TASK OBJECTIVE ▸ Please write out the final portion of the records below exactly: the line containing "Abhishek kumar", every line after it, and nothing else.
┌─ DATA UNDER STUDY
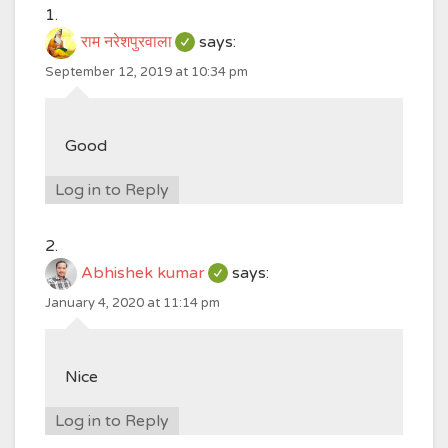
राम नरेशपुरवाला
says:
September 12, 2019 at 10:34 pm
Good
Log in to Reply
Abhishek kumar
says:
January 4, 2020 at 11:14 pm
Nice
Log in to Reply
└─
YOUR SOLUTION ▸
Abhishek kumar
says:
January 4, 2020 at 11:14 pm
Nice
Log in to Reply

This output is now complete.